Introduction:

High-performance PCB (Printed Circuit Board) design is critical for creating reliable, efficient, and high-speed electronic products. This process involves several technical requirements and challenges, making it essential to use advanced EDA (Electronic Design Automation) tools and have a solid understanding of both hardware fundamentals and specific design principles. In this blog, we’ll explore the key aspects of high-performance PCB design, with a focus on leveraging advanced tools like Cadence’s PSD series.

Advanced EDA Tool Software: The Backbone of High-Performance PCB Design

Modern PCB design relies heavily on powerful EDA tools. Cadence’s PSD series is a prime example, offering robust features that support high-speed PCB design. These tools include front and rear simulation modules to ensure signal quality, improving the first-time success rate of the product. Additionally, they utilize physical and electrical rules to intelligently implement technical requirements such as differential wiring and isometric control. Key benefits include:

• Signal Quality Assurance: Front and rear simulation modules help in maintaining signal integrity.
• Rule-Based Design: Physical and electrical rules automate complex tasks like differential wiring and length matching.
• Parallel Design Support: Speeds up development by allowing multiple design processes to run concurrently.
• Module Reuse: Enhances efficiency and ensures design consistency through the reuse of verified modules.

The Essential Hardware Foundation

Despite the shift towards high-speed signal integrity based on transmission line theory, fundamental hardware knowledge remains indispensable. Both IC and PCB engineers need a solid understanding of basic components like resistors (R), inductors (L), capacitors (C), and gate circuits. Knowledge in areas such as high-frequency and low-frequency circuits, digital circuits, microwaves, electromagnetic fields, and waves is crucial. A firm grasp of the basics ensures the following:

• Effective Power Supply Design: Understanding power supply principles is critical for reliable PCB operation.
• Signal Integrity Analysis: Signal integrity issues are often rooted in basic component behavior and circuit theory.

The High-Speed Challenge

As signal rates increase, maintaining signal integrity becomes increasingly challenging.
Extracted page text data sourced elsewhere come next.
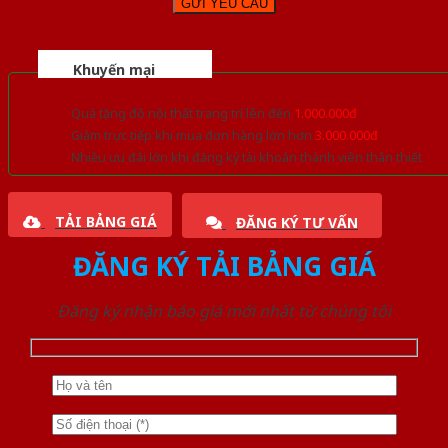
Khuyến mại
Quà tặng đồ nội thất trang trí lên đến
1.000.000đ
Giảm trực tiếp khi mua đơn hàng lớn hơn
3.000.000đ
Nhiều ưu đãi lớn khi đăng ký tài khoản thành viên thân thiết
TẢI BẢNG GIÁ
ĐĂNG KÝ TƯ VẤN
ĐĂNG KÝ TẢI BẢNG GIÁ
Đăng ký nhận báo giá mới nhất từ chúng tôi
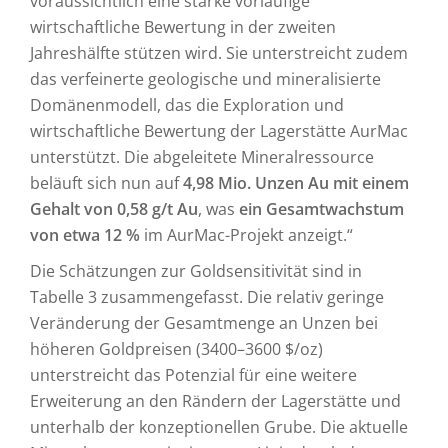
voraussichtlich eine starke vorläufige
wirtschaftliche Bewertung in der zweiten
Jahreshälfte stützen wird. Sie unterstreicht zudem
das verfeinerte geologische und mineralisierte
Domänenmodell, das die Exploration und
wirtschaftliche Bewertung der Lagerstätte AurMac
unterstützt. Die abgeleitete Mineralressource
beläuft sich nun auf
4,98 Mio. Unzen Au mit einem
Gehalt von 0,58 g/t Au
, was
ein Gesamtwachstum
von etwa 12 %
im AurMac-Projekt anzeigt.“
Die Schätzungen zur Goldsensitivität sind in
Tabelle 3 zusammengefasst. Die relativ geringe
Veränderung der Gesamtmenge an Unzen bei
höheren Goldpreisen (3400–3600 $/oz)
unterstreicht das Potenzial für eine weitere
Erweiterung an den Rändern der Lagerstätte und
unterhalb der konzeptionellen Grube. Die aktuelle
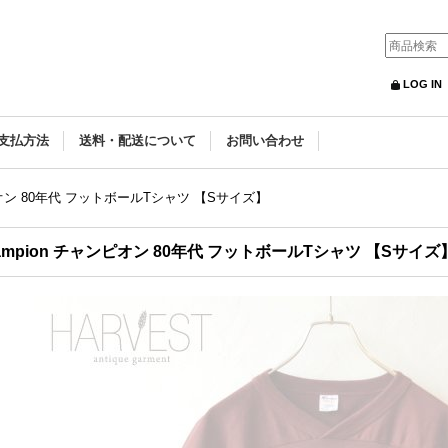
LOG IN
支払方法
送料・配送について
お問い合わせ
ンピオン 80年代 フットボールTシャツ 【Sサイズ】
ampion チャンピオン 80年代 フットボールTシャツ 【Sサイズ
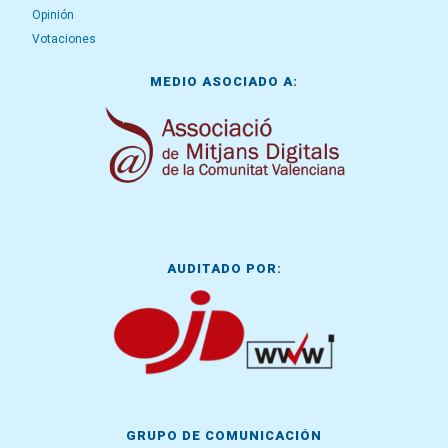
Opinión
Votaciones
MEDIO ASOCIADO A:
AUDITADO POR:
GRUPO DE COMUNICACIÓN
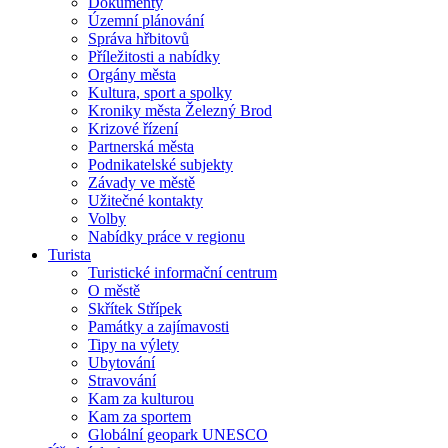
Dokumenty
Územní plánování
Správa hřbitovů
Příležitosti a nabídky
Orgány města
Kultura, sport a spolky
Kroniky města Železný Brod
Krizové řízení
Partnerská města
Podnikatelské subjekty
Závady ve městě
Užitečné kontakty
Volby
Nabídky práce v regionu
Turista
Turistické informační centrum
O městě
Skřítek Střípek
Památky a zajímavosti
Tipy na výlety
Ubytování
Stravování
Kam za kulturou
Kam za sportem
Globální geopark UNESCO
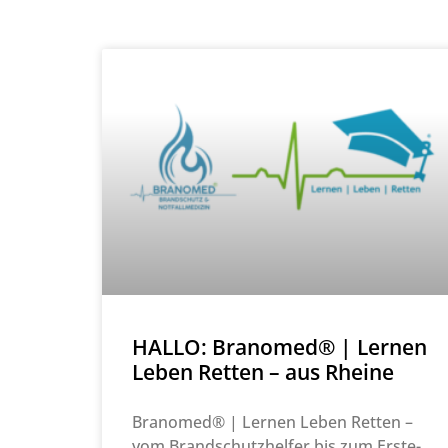
HALLO: Branomed® | Lernen
Leben Retten – aus Rheine
Branomed® | Lernen Leben Retten –
vom Brandschutzhelfer bis zum Erste-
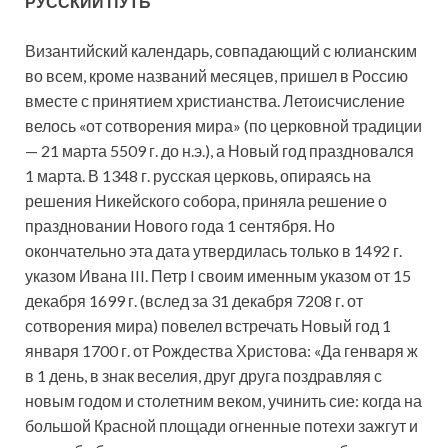
РУССКИЙ ПУТЬ
Византийский календарь, совпадающий с юлианским
во всем, кроме названий месяцев, пришел в Россию
вместе с принятием христианства. Летоисчисление
велось «от сотворения мира» (по церковной традиции
— 21 марта 5509 г. до н.э.), а Новый год праздновался
1 марта. В 1348 г. русская церковь, опираясь на
решения Никейского собора, приняла решение о
праздновании Нового года 1 сентября. Но
окончательно эта дата утвердилась только в 1492 г.
указом Ивана III. Петр I своим именным указом от 15
декабря 1699 г. (вслед за 31 декабря 7208 г. от
сотворения мира) повелел встречать Новый год 1
января 1700 г. от Рождества Христова: «Да генваря ж
в 1 день, в знак веселия, друг друга поздравляя с
новым годом и столетним веком, учинить сие: когда на
большой Красной площади огненные потехи зажгут и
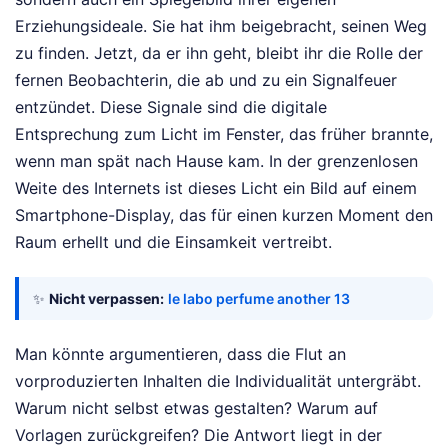
Erziehungsideale. Sie hat ihm beigebracht, seinen Weg
zu finden. Jetzt, da er ihn geht, bleibt ihr die Rolle der
fernen Beobachterin, die ab und zu ein Signalfeuer
entzündet. Diese Signale sind die digitale
Entsprechung zum Licht im Fenster, das früher brannte,
wenn man spät nach Hause kam. In der grenzenlosen
Weite des Internets ist dieses Licht ein Bild auf einem
Smartphone-Display, das für einen kurzen Moment den
Raum erhellt und die Einsamkeit vertreibt.
✨
Nicht verpassen:
le labo perfume another 13
Man könnte argumentieren, dass die Flut an
vorproduzierten Inhalten die Individualität untergräbt.
Warum nicht selbst etwas gestalten? Warum auf
Vorlagen zurückgreifen? Die Antwort liegt in der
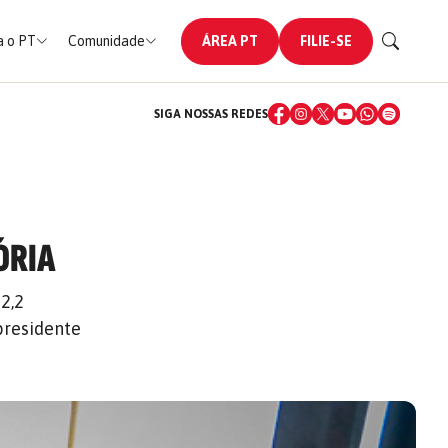
 o PT
Comunidade
ÁREA PT
FILIE-SE
SIGA NOSSAS REDES
ÓRIA
2,2
presidente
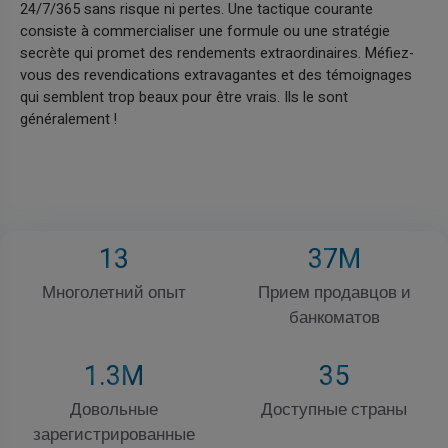
24/7/365 sans risque ni pertes. Une tactique courante
consiste à commercialiser une formule ou une stratégie
secrète qui promet des rendements extraordinaires. Méfiez-
vous des revendications extravagantes et des témoignages
qui semblent trop beaux pour être vrais. Ils le sont
généralement !
13
37
M
Многолетний опыт
Прием продавцов и
банкоматов
1
.3M
35
Довольные
Доступные страны
зарегистрированные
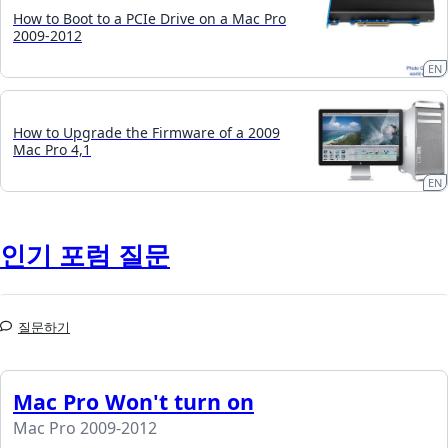
How to Boot to a PCIe Drive on a Mac Pro
2009-2012
EN
How to Upgrade the Firmware of a 2009
Mac Pro 4,1
EN
인기 포럼 질문
질문하기
Mac Pro Won't turn on
Mac Pro 2009-2012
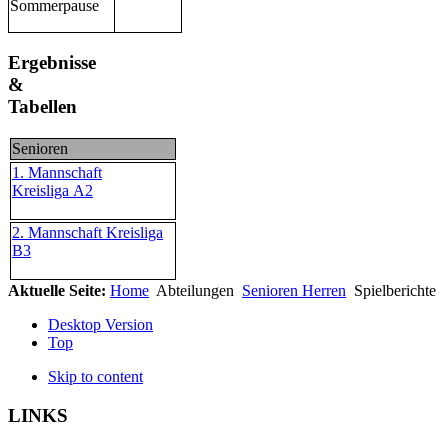
Sommerpause
Ergebnisse
&
Tabellen
Senioren
1. Mannschaft
Kreisliga A2
2. Mannschaft Kreisliga
B3
Aktuelle Seite:
Home
Abteilungen
Senioren Herren
Spielberichte
Desktop Version
Top
Skip to content
LINKS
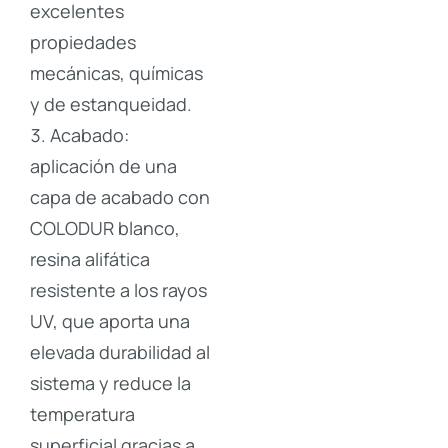
excelentes
propiedades
mecánicas, químicas
y de estanqueidad.
Acabado:
aplicación de una
capa de acabado con
COLODUR blanco,
resina alifática
resistente a los rayos
UV, que aporta una
elevada durabilidad al
sistema y reduce la
temperatura
superficial gracias a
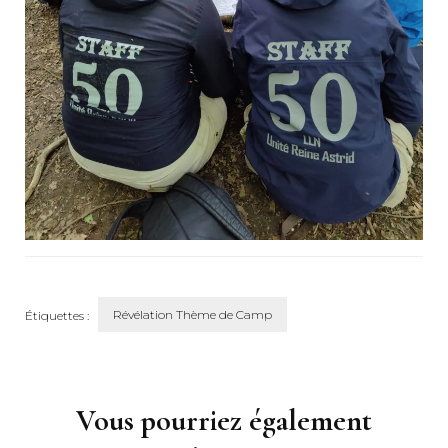
Révélation Thème de Camp
Étiquettes :
Navigation
d'article
Vous pourriez également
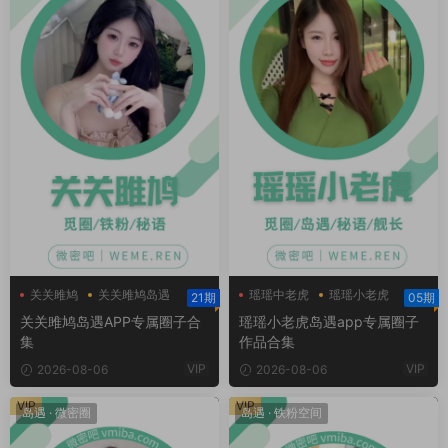
关关雎鸠
关关雎鸠岛遇
瑶瑶中老虎
瑶瑶小老虎
21期
05期
瑶瑶小老虎岛遇
关关雎鸠岛遇APP专属圈子合
瑶瑶小老虎岛遇app专属圈子
集
作品合集
VIP
VIP
2026-08-06
2026-08-06
VIP
VIP
岛遇
·
微密圈
岛遇
·
铁粉空间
Issues such as bus drive capability, signal reflection, crosstalk, overshoot, oscillation, and attenuation can all affect performance. Timing is also a crucial aspect of signal integrity. Cadence’s Allegro tool with its Signoise simulation module addresses these challenges by:

• Simulation and Verification: Building topologies for simulation and verifying wiring effects.
• Real-Time Alerts: Providing immediate feedback when design constraints are not met.

Power Supply and Ground Noise

Power and ground planes serve as reference planes for signal lines. Noise from these planes can directly affect signal integrity. Addressing power supply noise involves:

• Clarifying the Power Tree: Analyzing the power supply channel for rationality.
• Current Carrying Capacity: Ensuring adequate wiring width for large currents while considering voltage drops and the impact on power supply effectiveness.
• Filtering Effects: Considering impedance and the distribution of power to gate circuits.

EMC Issues

Electromagnetic Compatibility (EMC) has become a critical consideration due to increasing concerns about electromagnetic pollution. High-performance PCB design must address EMC from the start to ensure compliance and minimize interference. While simulation software provides valuable insights, it’s often necessary to:

• Design from the Source: Focus on minimizing emissions and interference from the PCB itself.
• Real-World Testing: Supplement simulation with actual measurements to ensure compliance with EMC standards.

The Challenge of DFM (Design for Manufacturability)

DFM ensures that PCB designs are manufacturable within the constraints of production capabilities. To address DFM challenges:

• Process Standards: Develop and adhere to process standards that suit the company’s capabilities.
• Comprehensive Training: Equip PCB designers with current knowledge of PCB production and processing capabilities.
• Library Management: Maintain a dedicated library building module to design package libraries and pads accurately.

By addressing these areas, high-performance PCB design can meet the stringent demands of modern electronic products, ensuring reliability, efficiency, and compliance with industry standards.

Conclusion

High-performance PCB design is a complex but rewarding field that requires a combination of advanced tools, fundamental hardware knowledge, and meticulous attention to design principles. By leveraging tools like Cadence’s PSD series and understanding the challenges and solutions associated with high-speed design, power supply noise, EMC, and DFM, engineers can create robust and reliable PCBs that meet the needs of today’s high-speed electronic devices.

Embrace these principles and tools to master high-performance PCB design and drive your electronic innovations to success.